TEMPO.CO, Jakarta - Koalisi Masyarakat Sipil untuk Komisi Pemberantasan Korupsi Bersih menilai proses pemilihan Calon Pimpinan atau Capim KPK oleh panitia seleksi hanya main-main. Menurut koalisi, Pansel tak menggunakan mandat yang diberikan Presiden Joko Widodo secara maksimal.
"Ketika publik memberikan masukan akan proses yang mereka lakukan, Pansel memilih untuk mengenakan kacamata kuda dan terus menghela," kata Yati Andriyani, Koordinator Komisi untuk Orang Hilang dan Korban Tindak Kekerasan (KontraS) di Gedung KPK, Jakarta pada Kamis 29 Agustus 2019.

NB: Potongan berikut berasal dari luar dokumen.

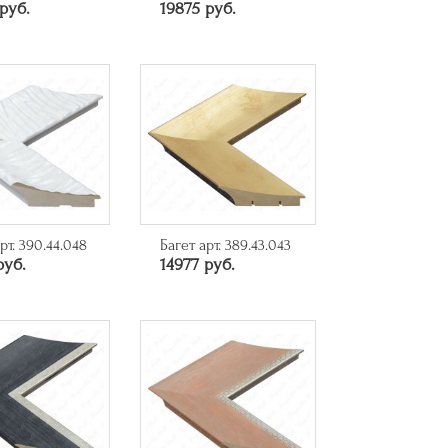
руб.
19875 руб.
рт. 390.44.048
Багет арт. 389.43.043
руб.
14977 руб.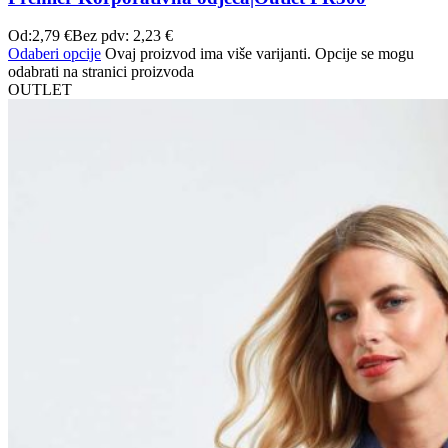
Od:
2,79
€
Bez pdv:
2,23
€
Odaberi opcije
Ovaj proizvod ima više varijanti. Opcije se mogu
odabrati na stranici proizvoda
OUTLET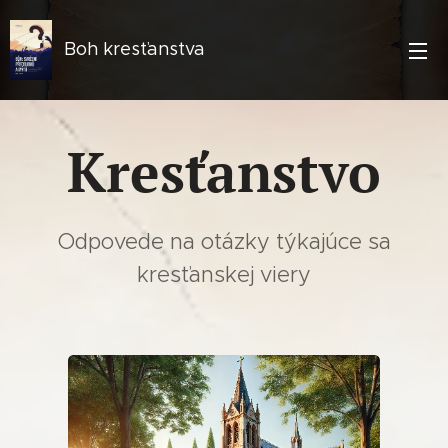
Boh kresťanstva
Kresťanstvo
Odpovede na otázky týkajúce sa
kresťanskej viery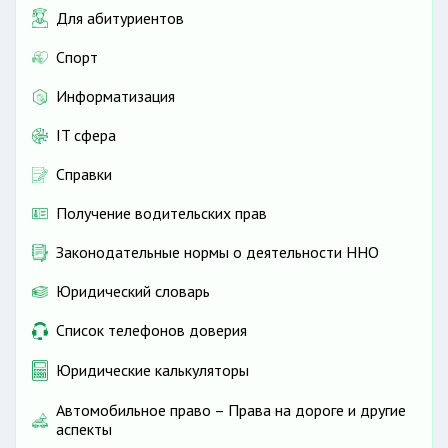
Для абитуриентов
Спорт
Информатизация
IT сфера
Справки
Получение водительских прав
Законодательные нормы о деятельности ННО
Юридический словарь
Список телефонов доверия
Юридические калькуляторы
Автомобильное право – Права на дороге и другие
аспекты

Yati mengatakan, rekam jejak calon yang seharusnya menjadi pertimbangan utama Pansel hanyalah angin lalu. Potensi konflik kepentingan yang terangkat juga telah menimbulkan banyak pertanyaan.

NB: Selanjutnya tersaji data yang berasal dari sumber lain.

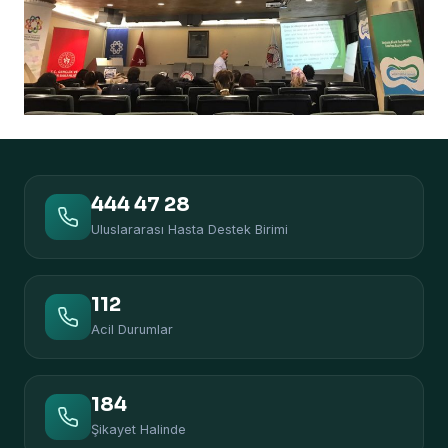
444 47 28
Uluslararası Hasta Destek Birimi
112
Acil Durumlar
184
Şikayet Halinde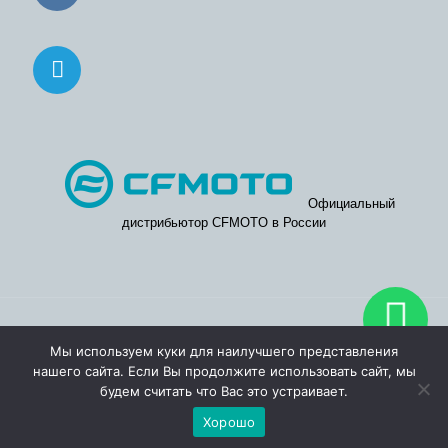
Официальный
дистрибьютор CFMOTO в России
© 2026. Официальные дилерские центры CFMOTO в Москве
Мы используем куки для наилучшего представления
и Московской области.
нашего сайта. Если Вы продолжите использовать сайт, мы
будем считать что Вас это устраивает.
Хорошо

Menurut dia, masyarakat sipil dan publik sangat berkepentingan akan hadirnya KPK yang bersih dan berintegritas. Sehingga proses seleksi ini perlu mengedepankan kepentingan publik dan masyarakat luas.
Koalisi yang juga terdiri dari LBH Jakarta, Lembaga Kajian dan Advokasi untuk lndependensi Peradilan (LelP) KIARA (Koalisi Rakyat untuk Keadilan Perikanan), WALHI, YLBHI dan YAPPIKA ini menilai, Pansel enggan membuka komunikasi yang produktif, disertai narasi yang defensif dan cenderung memilih figur-figur dengan rekam jejak bermasalah. "Maka publik patut bertanya, sebetulnya pansel KPK bertindak untuk kepentingan siapa?" kata Yati.